Often, firms rely on their most senior leaders when positioning their subject-specific knowledge and producing expert content. Whilst there is absolutely nothing wrong with this approach, there is the consideration that a select few cannot be representative of the IP and original ideas of the many that work within their teams.
Furthermore, senior leaders will not be the only client-facing contacts in your organisation responsible for building strong business relationships.
Indeed from a purchasing perspective in the B2B sales cycle, research from Google suggests that the younger generations (between 18-34) form almost half (46%) of the overall purchasing research. Coupled with data from CEB that the average buying group has increased from 5.4 individuals to 6.8 in 2016, highlights that there are more agendas and opinions to manage in the growing complexity of enterprise sales cycles.

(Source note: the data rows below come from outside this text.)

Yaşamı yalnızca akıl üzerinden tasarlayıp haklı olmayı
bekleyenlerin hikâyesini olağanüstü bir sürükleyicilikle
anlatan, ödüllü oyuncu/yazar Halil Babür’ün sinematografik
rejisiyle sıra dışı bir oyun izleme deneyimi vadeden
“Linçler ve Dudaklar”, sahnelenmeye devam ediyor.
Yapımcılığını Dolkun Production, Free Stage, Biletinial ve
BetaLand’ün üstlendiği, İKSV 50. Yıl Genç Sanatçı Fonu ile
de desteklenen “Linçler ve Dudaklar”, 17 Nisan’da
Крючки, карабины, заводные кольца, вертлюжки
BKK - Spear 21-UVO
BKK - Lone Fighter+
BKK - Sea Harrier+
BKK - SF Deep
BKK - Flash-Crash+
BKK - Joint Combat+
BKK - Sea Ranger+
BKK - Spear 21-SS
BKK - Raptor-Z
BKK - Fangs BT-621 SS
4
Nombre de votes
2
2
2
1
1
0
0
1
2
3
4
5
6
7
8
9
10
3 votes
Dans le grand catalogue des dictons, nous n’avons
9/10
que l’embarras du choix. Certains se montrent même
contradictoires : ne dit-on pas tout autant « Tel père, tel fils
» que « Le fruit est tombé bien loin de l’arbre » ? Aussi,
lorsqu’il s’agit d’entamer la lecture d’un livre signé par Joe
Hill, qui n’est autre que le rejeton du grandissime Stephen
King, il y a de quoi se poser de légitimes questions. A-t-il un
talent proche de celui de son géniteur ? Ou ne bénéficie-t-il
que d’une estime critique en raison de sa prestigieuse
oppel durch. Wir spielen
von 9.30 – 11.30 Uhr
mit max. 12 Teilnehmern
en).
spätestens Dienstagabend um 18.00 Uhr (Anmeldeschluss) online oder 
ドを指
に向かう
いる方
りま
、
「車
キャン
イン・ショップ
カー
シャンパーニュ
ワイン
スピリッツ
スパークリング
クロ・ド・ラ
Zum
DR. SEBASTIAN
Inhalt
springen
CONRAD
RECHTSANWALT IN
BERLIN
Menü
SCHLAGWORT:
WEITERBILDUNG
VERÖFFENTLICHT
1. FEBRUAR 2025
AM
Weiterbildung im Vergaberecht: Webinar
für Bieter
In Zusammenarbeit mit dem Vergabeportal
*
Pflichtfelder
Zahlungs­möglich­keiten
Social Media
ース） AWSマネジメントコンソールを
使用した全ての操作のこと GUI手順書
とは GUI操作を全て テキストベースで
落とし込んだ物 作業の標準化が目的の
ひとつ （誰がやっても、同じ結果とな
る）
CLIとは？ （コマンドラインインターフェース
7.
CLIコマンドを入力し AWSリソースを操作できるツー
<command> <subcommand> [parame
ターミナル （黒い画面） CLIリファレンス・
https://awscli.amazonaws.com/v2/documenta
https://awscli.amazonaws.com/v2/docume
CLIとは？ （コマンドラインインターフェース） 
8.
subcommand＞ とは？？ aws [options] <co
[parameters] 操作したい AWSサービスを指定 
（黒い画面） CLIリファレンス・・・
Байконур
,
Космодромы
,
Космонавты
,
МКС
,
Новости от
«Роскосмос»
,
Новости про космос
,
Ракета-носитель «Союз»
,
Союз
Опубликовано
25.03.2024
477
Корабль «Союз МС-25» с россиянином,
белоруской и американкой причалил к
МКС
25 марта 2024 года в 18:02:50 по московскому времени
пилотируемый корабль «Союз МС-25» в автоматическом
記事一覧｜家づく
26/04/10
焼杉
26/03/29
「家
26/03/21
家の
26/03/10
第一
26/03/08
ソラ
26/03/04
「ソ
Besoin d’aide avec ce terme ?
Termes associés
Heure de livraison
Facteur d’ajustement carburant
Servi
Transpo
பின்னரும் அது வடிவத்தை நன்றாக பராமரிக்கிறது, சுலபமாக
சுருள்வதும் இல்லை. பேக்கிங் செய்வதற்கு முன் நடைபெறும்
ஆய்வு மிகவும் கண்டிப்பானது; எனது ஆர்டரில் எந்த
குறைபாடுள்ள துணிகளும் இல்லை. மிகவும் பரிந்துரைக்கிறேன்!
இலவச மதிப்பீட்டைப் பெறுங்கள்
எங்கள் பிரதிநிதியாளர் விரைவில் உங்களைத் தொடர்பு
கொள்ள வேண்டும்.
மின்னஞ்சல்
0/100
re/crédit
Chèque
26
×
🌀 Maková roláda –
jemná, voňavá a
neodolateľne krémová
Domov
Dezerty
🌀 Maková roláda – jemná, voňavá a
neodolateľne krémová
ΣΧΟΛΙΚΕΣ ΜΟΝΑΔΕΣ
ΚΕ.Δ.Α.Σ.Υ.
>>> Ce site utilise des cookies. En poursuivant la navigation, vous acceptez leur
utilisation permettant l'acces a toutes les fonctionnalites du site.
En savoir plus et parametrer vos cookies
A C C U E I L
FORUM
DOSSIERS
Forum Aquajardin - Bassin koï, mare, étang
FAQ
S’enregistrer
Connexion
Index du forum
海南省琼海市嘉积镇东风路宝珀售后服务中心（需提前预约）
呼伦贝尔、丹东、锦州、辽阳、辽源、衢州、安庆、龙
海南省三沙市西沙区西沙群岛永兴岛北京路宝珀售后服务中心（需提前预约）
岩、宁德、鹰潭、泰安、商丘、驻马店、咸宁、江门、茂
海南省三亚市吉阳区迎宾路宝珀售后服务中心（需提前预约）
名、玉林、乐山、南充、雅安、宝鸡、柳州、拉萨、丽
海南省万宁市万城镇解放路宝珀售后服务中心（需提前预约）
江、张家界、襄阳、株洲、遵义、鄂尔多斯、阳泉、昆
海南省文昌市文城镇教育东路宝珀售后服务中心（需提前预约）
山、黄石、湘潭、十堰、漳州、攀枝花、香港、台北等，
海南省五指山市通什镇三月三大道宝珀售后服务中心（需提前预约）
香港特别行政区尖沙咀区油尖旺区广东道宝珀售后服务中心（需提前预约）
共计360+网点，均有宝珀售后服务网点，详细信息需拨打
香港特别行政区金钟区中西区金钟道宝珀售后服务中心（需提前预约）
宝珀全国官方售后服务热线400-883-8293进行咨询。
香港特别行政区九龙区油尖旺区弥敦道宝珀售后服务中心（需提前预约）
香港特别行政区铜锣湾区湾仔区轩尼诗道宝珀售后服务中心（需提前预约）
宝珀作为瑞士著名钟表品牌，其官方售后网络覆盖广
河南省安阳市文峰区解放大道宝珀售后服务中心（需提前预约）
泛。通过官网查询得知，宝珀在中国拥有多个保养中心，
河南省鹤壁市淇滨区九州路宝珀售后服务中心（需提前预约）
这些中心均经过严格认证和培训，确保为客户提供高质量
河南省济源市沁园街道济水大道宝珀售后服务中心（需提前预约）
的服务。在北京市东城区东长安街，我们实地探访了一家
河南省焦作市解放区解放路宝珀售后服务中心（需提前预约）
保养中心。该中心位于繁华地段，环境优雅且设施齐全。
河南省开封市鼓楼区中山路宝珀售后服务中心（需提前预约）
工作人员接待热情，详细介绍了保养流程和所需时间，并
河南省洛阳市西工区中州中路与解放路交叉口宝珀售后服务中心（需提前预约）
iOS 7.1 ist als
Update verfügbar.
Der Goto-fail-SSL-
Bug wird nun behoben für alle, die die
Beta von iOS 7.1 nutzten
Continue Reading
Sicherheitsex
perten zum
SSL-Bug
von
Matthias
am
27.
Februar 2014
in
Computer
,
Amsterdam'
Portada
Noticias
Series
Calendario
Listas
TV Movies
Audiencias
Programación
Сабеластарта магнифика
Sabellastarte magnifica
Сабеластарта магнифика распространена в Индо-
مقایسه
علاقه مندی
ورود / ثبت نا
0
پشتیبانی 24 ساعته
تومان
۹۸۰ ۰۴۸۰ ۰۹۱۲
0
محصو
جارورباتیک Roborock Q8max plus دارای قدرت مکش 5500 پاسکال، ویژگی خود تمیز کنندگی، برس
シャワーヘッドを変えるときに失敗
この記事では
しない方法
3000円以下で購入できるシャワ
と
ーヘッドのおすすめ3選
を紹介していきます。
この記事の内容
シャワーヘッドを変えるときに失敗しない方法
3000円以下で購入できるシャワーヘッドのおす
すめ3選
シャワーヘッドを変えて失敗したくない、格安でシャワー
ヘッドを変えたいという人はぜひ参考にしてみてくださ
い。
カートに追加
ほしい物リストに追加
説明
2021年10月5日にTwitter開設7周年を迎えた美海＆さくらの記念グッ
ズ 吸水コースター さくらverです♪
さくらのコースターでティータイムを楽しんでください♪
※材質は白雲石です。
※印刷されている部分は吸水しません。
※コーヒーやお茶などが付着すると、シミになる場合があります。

The role therefore of the trusted advisor is critical when it comes to positively influencing your prospects' purchasing decisions. Client/prospect project teams are invariably formed of different ranking individuals and it is important not to neglect the varied demographics.
Reading the following blog from salesandmarketing.com on peer-to-peer selling made me think of Dr. Robert Cialdini's principle of Social Proof. We are much more likely to be influenced and trust those whom we identify with and perceive to be 'similar' to ourselves*.
Considering the more "junior" staff are conducting the research, how are their equivalents in your firm establishing their domain expertise? To connect and make a good impression with your varied prospect demographics, you consequently need to consider how you can manage these multi-tiered relationships (in terms of rank and seniority) to achieve positive business outcomes.
How, then, can you enable your wider team to establish their credibility as the 'go-to' authority and trusted advisors for their key clients/contacts?
One element is empowering less senior, but indeed talented and knowledgeable staff with a voice to demonstrate their insight. Encouraging your wider team to engage in the process of creating and releasing timely and topical insights to market will in turn deliver the following impact:
- Giving your future leaders a voice
- Building the personal brand of the individuals within your firm
- Professional development - your employees will be encouraged to keep up to date with, and comprehend, the latest issues in their field
- Having a reason to develop and leverage their networks - often attendance and networking is encouraged at industry events, however regularly creating content give employees a reason and objective in continuing/nurturing the conversation
- Demonstrating the breadth and width of expertise within the firm, not just coming from the spokespeople or senior leaders
- Keeping front-of-mind when it comes to the different influencers involved throughout the B2B purchasing process
- Talent acquisition - if you haven't already considered how your content marketing can impact talent acquisition and retention then I highly recommend reading the following from David Kirk: Does your content marketing assist with talent acquisition and retention?
* Influence: The Psychology of Persuasion (p140-157)
Young people will always manage to achieve the impossible – whether that is on the football field or inside a company or other big organisation. If I were running a company, I would always want to listen to the thoughts of its most talented youngsters, because they are the people most in touch with the realities of today and the prospects for tomorrow.